There are four versions of transition-rate matrices defined in Amat functions - /1/without diagenetic stabilization (stabilization=FALSE) and without temporal shift in sediment accumulation (argument SED.SHIFT=0), /2/ without diagenetic stabilization and with temporal shift in sediment accumulation (argument SED.SHIFT equal to increment at which sedimentation changes), /1/with diagenetic stabilization and without temporal shift in sediment accumulation, /1/with diagenetic stabilization and with temporal shift in sediment accumulation.
source transition matrix models-2 layers.txt
R script with functions that find maximum-likelihood estimates of disintegration, burial, and exhumation rates (myest function) and functions that create transition-rate matrices (Amat functions) for simple models with two layers (surface TAZ layer-taphonomically active zone, and subsurface SZ layer - sequestration zone), used in low-resolution models, with stabilization (stabilization=TRUE) or without diagenetic stabilization (stabilization=FALSE).
R script for high-resolution models.R
age distributions in each core are fitted to two matrices, with and without diagenetic stabilization.

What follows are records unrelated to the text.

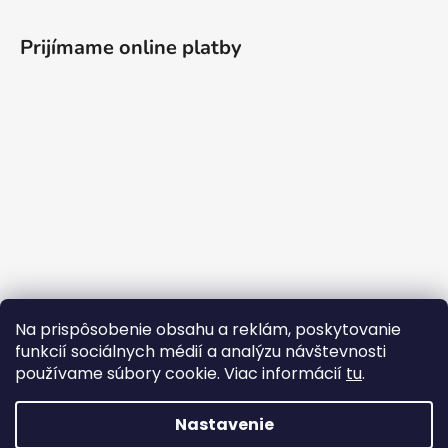
ý
p
i
Prijímame online platby
s
u
Na prispôsobenie obsahu a reklám, poskytovanie
funkcií sociálnych médií a analýzu návštevnosti
používame súbory cookie. Viac informácií
tu
.
Nastavenie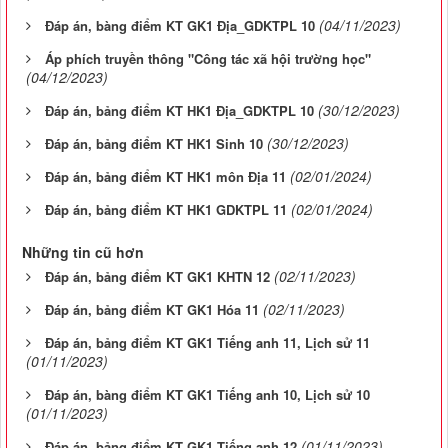
(04/11/2023)
Đáp án, bàng điểm KT GK1 Địa_GDKTPL 10
Áp phích truyền thông "Công tác xã hội trường học"
(04/12/2023)
(30/12/2023)
Đáp án, bảng điểm KT HK1 Địa_GDKTPL 10
(30/12/2023)
Đáp án, bảng điểm KT HK1 Sinh 10
(02/01/2024)
Đáp án, bảng điểm KT HK1 môn Địa 11
(02/01/2024)
Đáp án, bảng điểm KT HK1 GDKTPL 11
Những tin cũ hơn
(02/11/2023)
Đáp án, bảng điểm KT GK1 KHTN 12
(02/11/2023)
Đáp án, bảng điểm KT GK1 Hóa 11
Đáp án, bảng điểm KT GK1 Tiếng anh 11, Lịch sử 11
(01/11/2023)
Đáp án, bàng điểm KT GK1 Tiếng anh 10, Lịch sử 10
(01/11/2023)
(01/11/2023)
Đáp án, bảng điểm KT GK1 Tiếng anh 12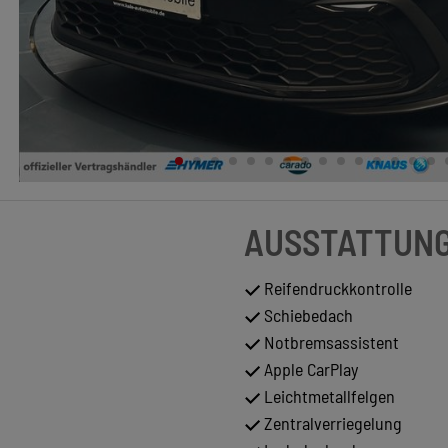
AUSSTATTUN
Reifendruckkontrolle
Schiebedach
Notbremsassistent
Apple CarPlay
Leichtmetallfelgen
Zentralverriegelung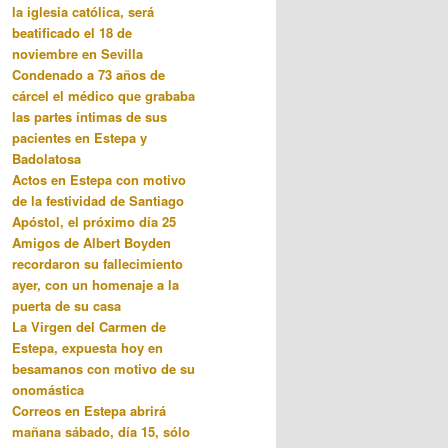
la iglesia católica, será
beatificado el 18 de
noviembre en Sevilla
Condenado a 73 años de
cárcel el médico que grababa
las partes íntimas de sus
pacientes en Estepa y
Badolatosa
Actos en Estepa con motivo
de la festividad de Santiago
Apóstol, el próximo día 25
Amigos de Albert Boyden
recordaron su fallecimiento
ayer, con un homenaje a la
puerta de su casa
La Virgen del Carmen de
Estepa, expuesta hoy en
besamanos con motivo de su
onomástica
Correos en Estepa abrirá
mañana sábado, día 15, sólo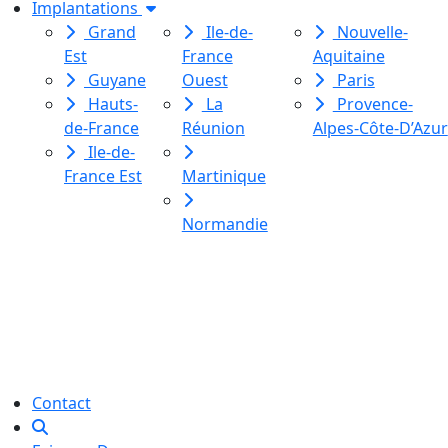
Implantations
Grand
Ile-de-
Nouvelle-
Est
France
Aquitaine
Guyane
Ouest
Paris
Hauts-
La
Provence-
de-France
Réunion
Alpes-Côte-D’Azur
Ile-de-
France Est
Martinique
Normandie
Le Labo des histoires est une
association de loi 1901
dédiée à l’initiation à l’écriture
créative
pour toutes et tous.
Contact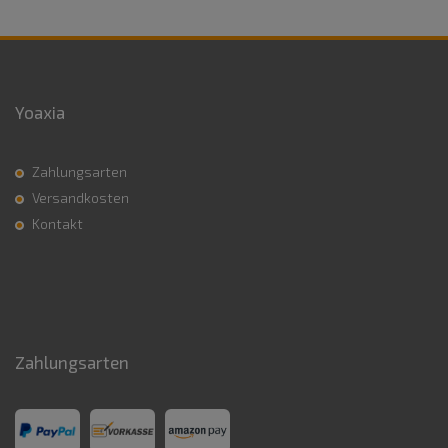
Yoaxia
Zahlungsarten
Versandkosten
Kontakt
Zahlungsarten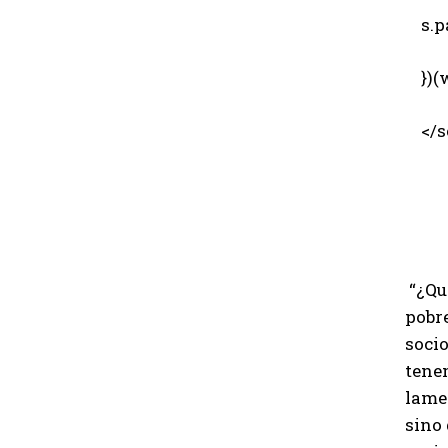
s.pa
})(w
</sc
“¿Qu
pobre
socio
tene
lame
sino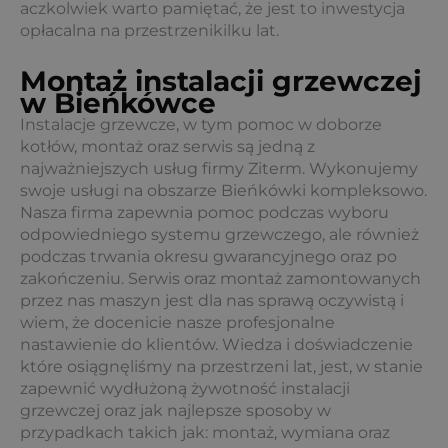
aczkolwiek warto pamiętać, że jest to inwestycja
opłacalna na przestrzenikilku lat.
Montaż instalacji grzewczej
w Bieńkówce
Instalacje grzewcze, w tym pomoc w doborze
kotłów, montaż oraz serwis są jedną z
najważniejszych usług firmy Ziterm. Wykonujemy
swoje usługi na obszarze Bieńkówki kompleksowo.
Nasza firma zapewnia pomoc podczas wyboru
odpowiedniego systemu grzewczego, ale również
podczas trwania okresu gwarancyjnego oraz po
zakończeniu. Serwis oraz montaż zamontowanych
przez nas maszyn jest dla nas sprawą oczywistą i
wiem, że docenicie nasze profesjonalne
nastawienie do klientów. Wiedza i doświadczenie
które osiągnęliśmy na przestrzeni lat, jest, w stanie
zapewnić wydłużoną żywotność instalacji
grzewczej oraz jak najlepsze sposoby w
przypadkach takich jak: montaż, wymiana oraz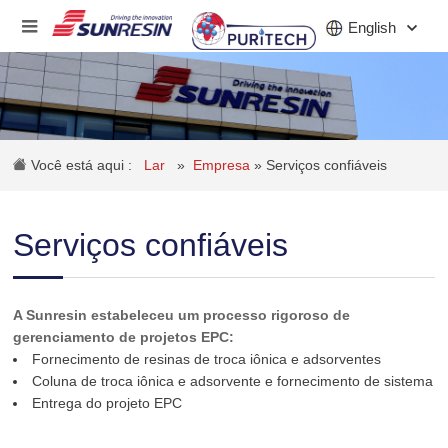
English
EMPRESA
Você está aqui :
Lar
»
Empresa
»
Serviços confiáveis
PRODUTOS
INDÚSTRIA
Serviços confiáveis
INVESTIDORES
NOTÍCIAS
A Sunresin estabeleceu um processo rigoroso de
gerenciamento de projetos EPC:
CARREIRA
Fornecimento de resinas de troca iônica e adsorventes
Coluna de troca iônica e adsorvente e fornecimento de sistema
CONTATO
Entrega do projeto EPC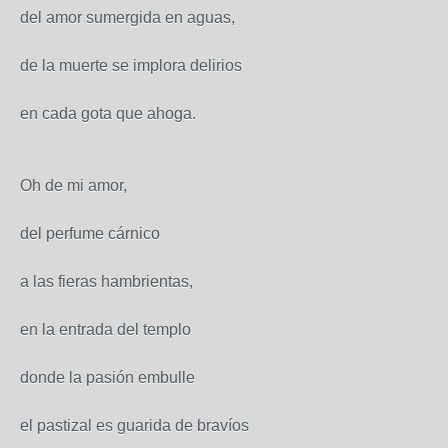
del amor sumergida en aguas,
de la muerte se implora delirios
en cada gota que ahoga.
Oh de mi amor,
del perfume cárnico
a las fieras hambrientas,
en la entrada del templo
donde la pasión embulle
el pastizal es guarida de bravíos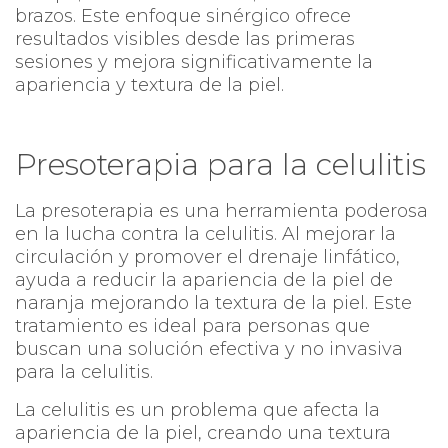
brazos. Este enfoque sinérgico ofrece
resultados visibles desde las primeras
sesiones y mejora significativamente la
apariencia y textura de la piel.
Presoterapia para la celulitis
La presoterapia es una herramienta poderosa
en la lucha contra la celulitis. Al mejorar la
circulación y promover el drenaje linfático,
ayuda a reducir la apariencia de la piel de
naranja mejorando la textura de la piel. Este
tratamiento es ideal para personas que
buscan una solución efectiva y no invasiva
para la celulitis.
La celulitis es un problema que afecta la
apariencia de la piel, creando una textura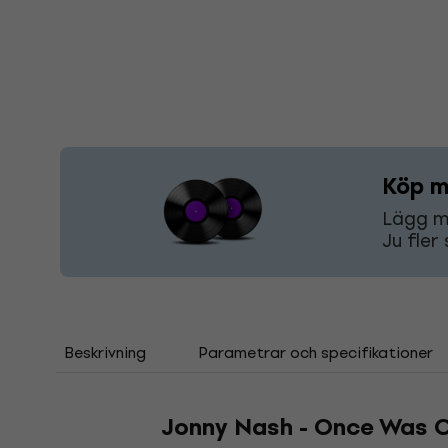
Köp m
Lägg mi
Ju fler
Beskrivning
Parametrar och specifikationer
Jonny Nash - Once Was O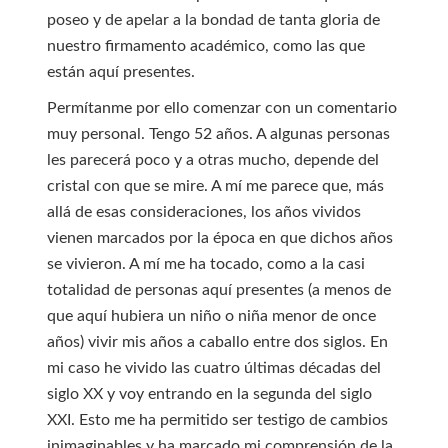
poseo y de apelar a la bondad de tanta gloria de
nuestro firmamento académico, como las que
están aquí presentes.
Permítanme por ello comenzar con un comentario
muy personal. Tengo 52 años. A algunas personas
les parecerá poco y a otras mucho, depende del
cristal con que se mire. A mí me parece que, más
allá de esas consideraciones, los años vividos
vienen marcados por la época en que dichos años
se vivieron. A mí me ha tocado, como a la casi
totalidad de personas aquí presentes (a menos de
que aquí hubiera un niño o niña menor de once
años) vivir mis años a caballo entre dos siglos. En
mi caso he vivido las cuatro últimas décadas del
siglo XX y voy entrando en la segunda del siglo
XXI. Esto me ha permitido ser testigo de cambios
inimaginables y ha marcado mi comprensión de la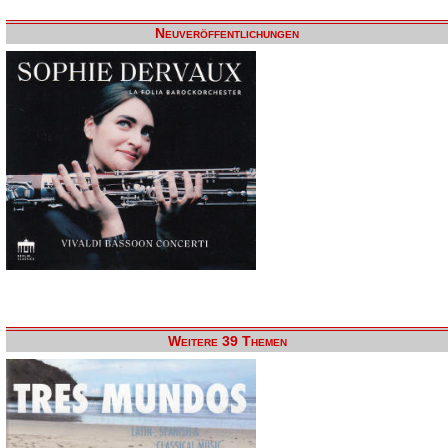
Neuveröffentlichungen
Weitere 39 Themen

This script is used in high-resolution models and the production of Figures 7 and 8.
R script for low-resolution models with two layers.R
age distributions in each core are fitted to two matrices, with and without diagenetic stabilization. This script is used in low-resolution models and production of Figure 9.
R script for SoCal bioturbation ms - data analyses.R
documentation of all analyses of age-frequency distributions, with figures 5 and 10, using "Southern California age data in cores.txt" as input. Age-frequency distributions fitted to transition matrices correspond to "high-resolution" binning.